Arrow and Parquet Part 3: Arbitrary Nesting with Lists of Structs and Structs of Lists

Published 17 Oct 2022
By tustvold and alamb

Introduction

This is the third of a three part series exploring how projects such as Rust Apache Arrow support conversion between Apache Arrow for in memory processing and Apache Parquet for efficient storage. Apache Arrow is an open, language-independent columnar memory format for flat and hierarchical data, organized for efficient analytic operations. Apache Parquet is an open, column-oriented data file format designed for very efficient data encoding and retrieval.

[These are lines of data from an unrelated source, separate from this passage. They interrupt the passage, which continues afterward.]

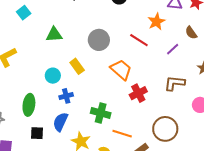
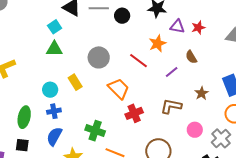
cyan square: (24, 13) -> (55, 27), moved
blue cross: (66, 96) -> (54, 111), moved
black square: (37, 133) -> (22, 145), moved

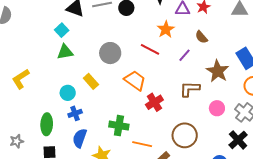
brown star: (202, 93) -> (218, 71), size x1.6

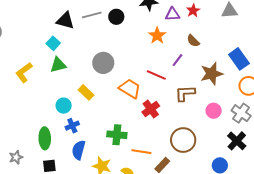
red line: (150, 49) -> (156, 75), moved
brown star: (218, 71) -> (212, 74), turned 30
yellow L-shape: (21, 79) -> (24, 72), moved

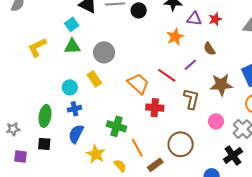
gray circle: (103, 63) -> (104, 52), moved
brown L-shape: (185, 93) -> (191, 99), turned 95
red cross: (151, 109) -> (155, 108), turned 30
orange line: (141, 152) -> (137, 148), turned 42

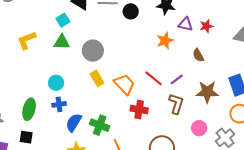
purple line: (190, 65) -> (177, 79), moved
yellow rectangle: (94, 79) -> (97, 78), moved
blue semicircle: (76, 134) -> (74, 123), moved

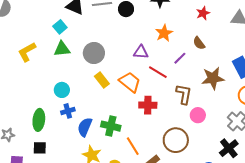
purple triangle: (185, 24) -> (141, 52), moved
purple line: (177, 79) -> (180, 58), moved
pink circle: (199, 128) -> (198, 115), moved

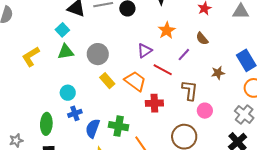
purple triangle: (141, 52) -> (145, 51), turned -35
brown star: (213, 78) -> (218, 73), size x0.6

Arrow and Parquet Part 1: Primitive Types and Nullability covered the basics of primitive types. Arrow and Parquet Part 2: Nested and Hierarchical Data using Structs and Lists covered the Struct and List types. This post builds on this foundation to show how both formats combine these to support arbitrary nesting.

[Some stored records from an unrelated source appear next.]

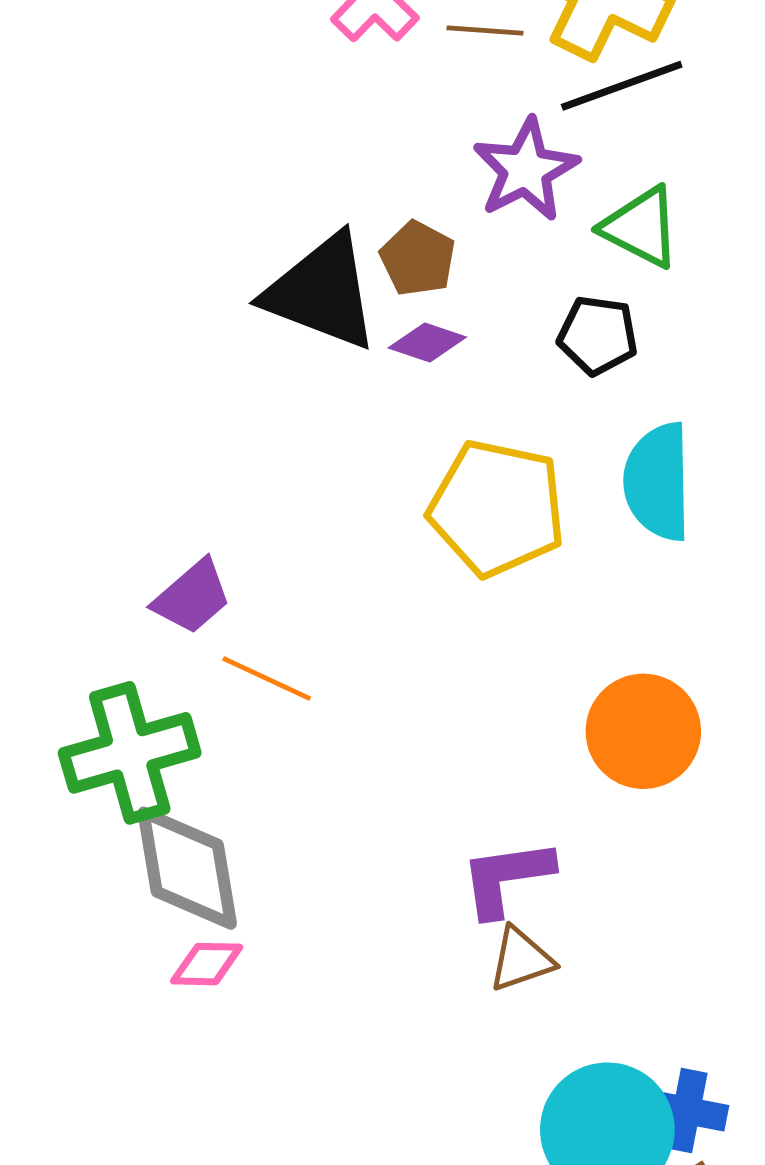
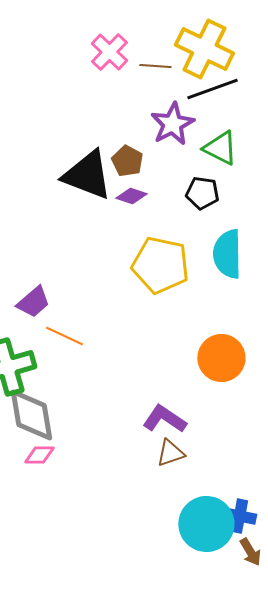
purple L-shape: (507, 878) -> (164, 419), turned 42

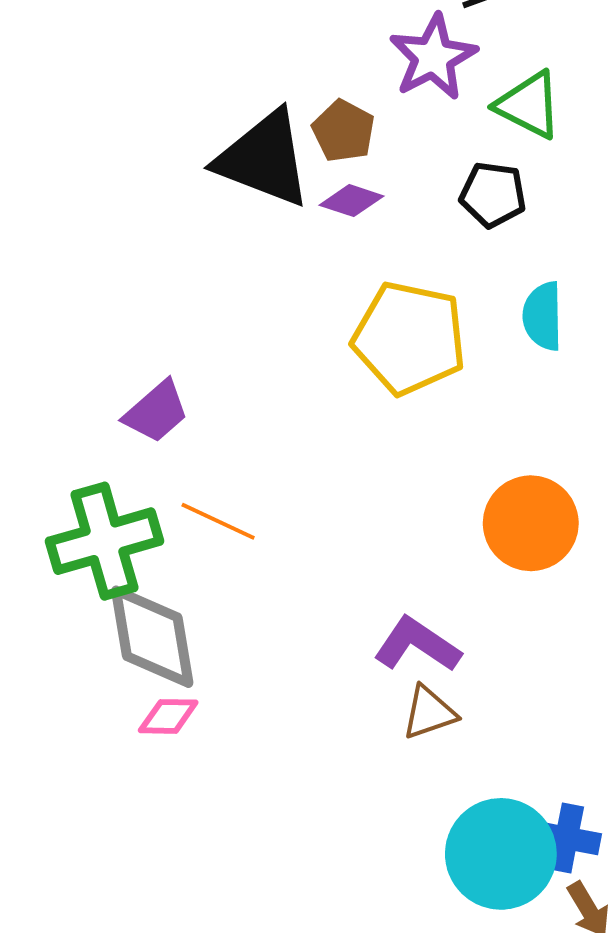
cyan semicircle: (227, 254) -> (543, 316), size x0.7
orange line: (64, 336) -> (218, 521), moved

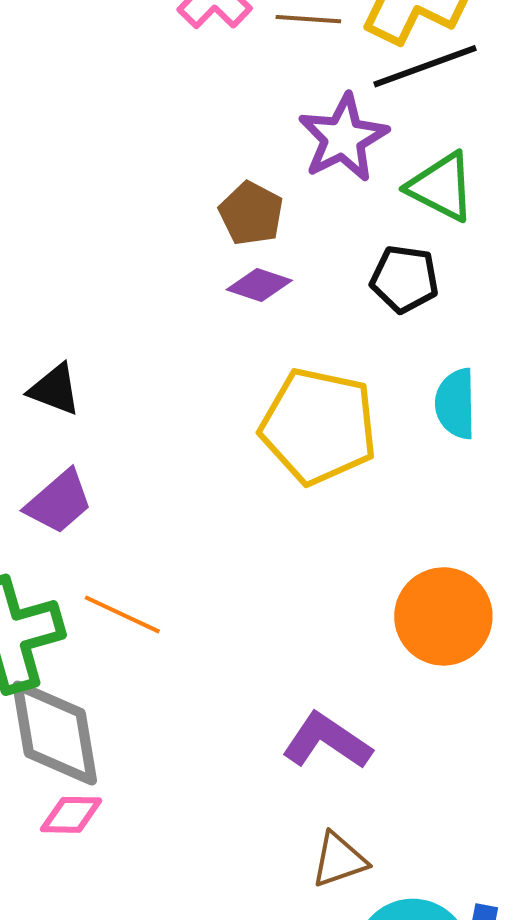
black triangle: (264, 159) -> (55, 389), moved, size x0.5
brown triangle: (429, 712) -> (339, 860), moved

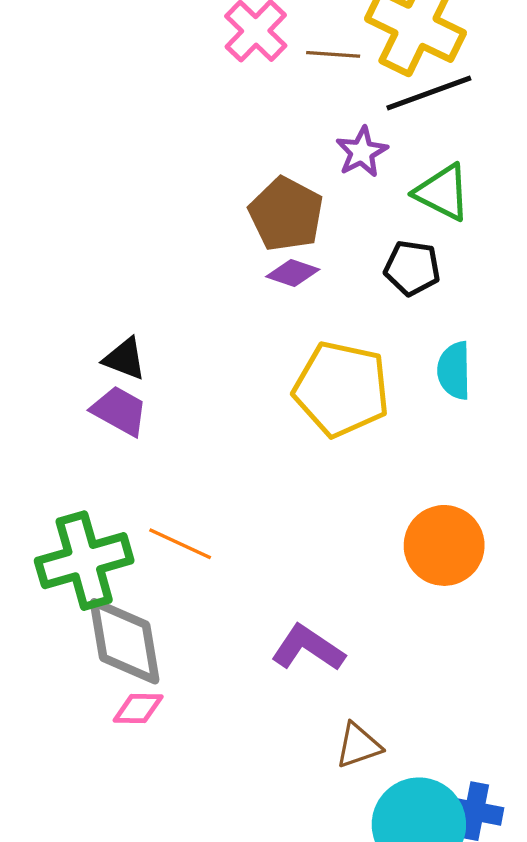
purple star: (343, 138) -> (362, 152), size x0.7
brown pentagon: (251, 213) -> (286, 214), size x1.4
purple trapezoid: (59, 502) -> (120, 411), moved, turned -110
purple L-shape: (327, 741) -> (308, 648), moved

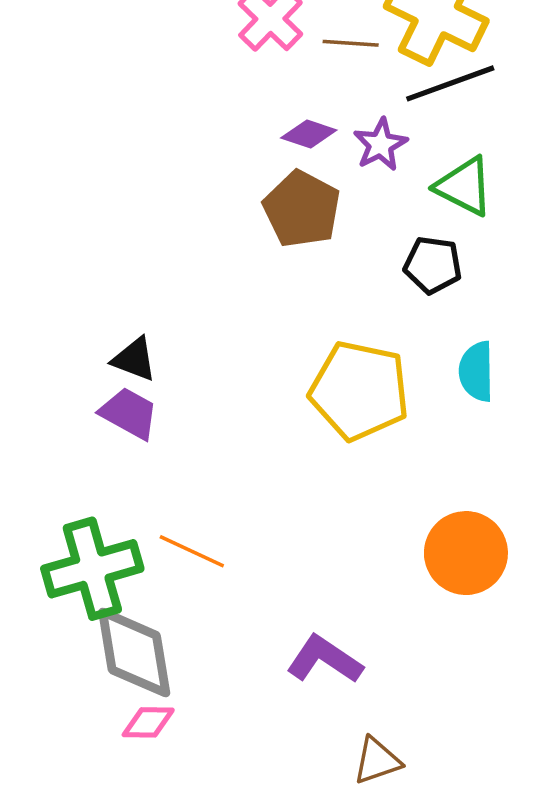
purple diamond: (293, 273) -> (309, 134), moved

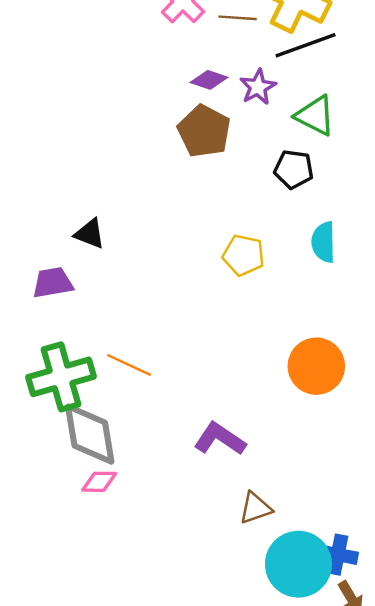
yellow pentagon: (359, 391) -> (244, 255), size x0.6
purple trapezoid: (129, 413) -> (53, 283), moved, turned -39

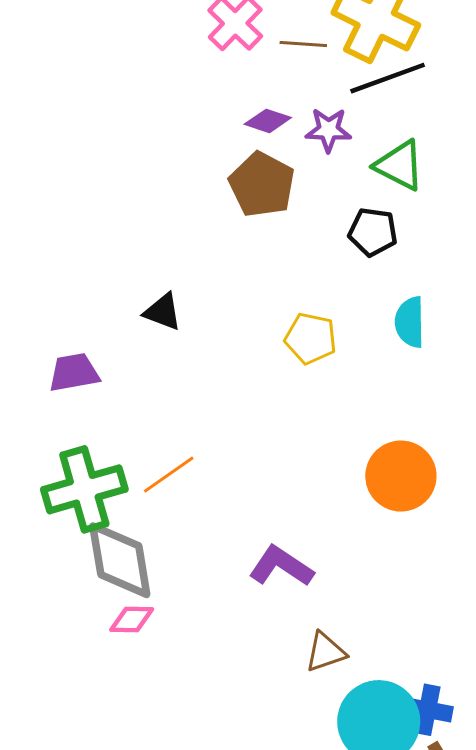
purple star: (258, 87) -> (328, 130), turned 30
black triangle: (90, 234) -> (163, 312), moved
orange line: (129, 365) -> (169, 475), turned -60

Some libraries, such as Rust parquet implementation, offer complete support for such combinations, and users of those libraries do not need to worry about these details except to satisfy their own curiosity. Other libraries may not handle some corner cases and this post gives some flavor of why it is so complicated to do so.

Structs with Lists

Consider the following three json documents

{                     # <-- First record
  "a": [1],           # <-- top-level field a containing list of integers
  "b": [              # <-- top-level field b containing list of structures
    {                 # <-- list element of b containing two field b1 and b2
      "b1": 1         # <-- b1 is always provided (non nullable)
    },
    {
      "b1": 1,
      "b2": [         # <-- b2 contains list of integers
        3, 4          # <-- list elements of b.b2 always provided (non nullable)
      ]
    }
  ]
}

{
  "b": [              # <-- b is always provided (non nullable)
    {
      "b1": 2
    },
  ]
}

{
  "a": [null, null],  # <-- list elements of a are nullable
  "b": [null]         # <-- list elements of b are nullable
}

Documents of this format could be stored in this Arrow schema

Field(name: "a", nullable: true, datatype: List(
  Field(name: "element", nullable: true, datatype: Int32),
)
Field(name: "b"), nullable: false, datatype: List(
  Field(name: "element", nullable: true, datatype: Struct[
    Field(name: "b1", nullable: false, datatype: Int32),
    Field(name: "b2", nullable: true, datatype: List(
      Field(name: "element", nullable: false, datatype: Int32)
    ))
  ])
))

As explained previously, Arrow chooses to represent this in a hierarchical fashion. StructArrays are stored as child arrays that contain each field of the struct. ListArrays are stored as lists of monotonically increasing integers called offsets, with values stored in a single child array. Each consecutive pair of elements in the offset array identifies a slice of the child array for that array index.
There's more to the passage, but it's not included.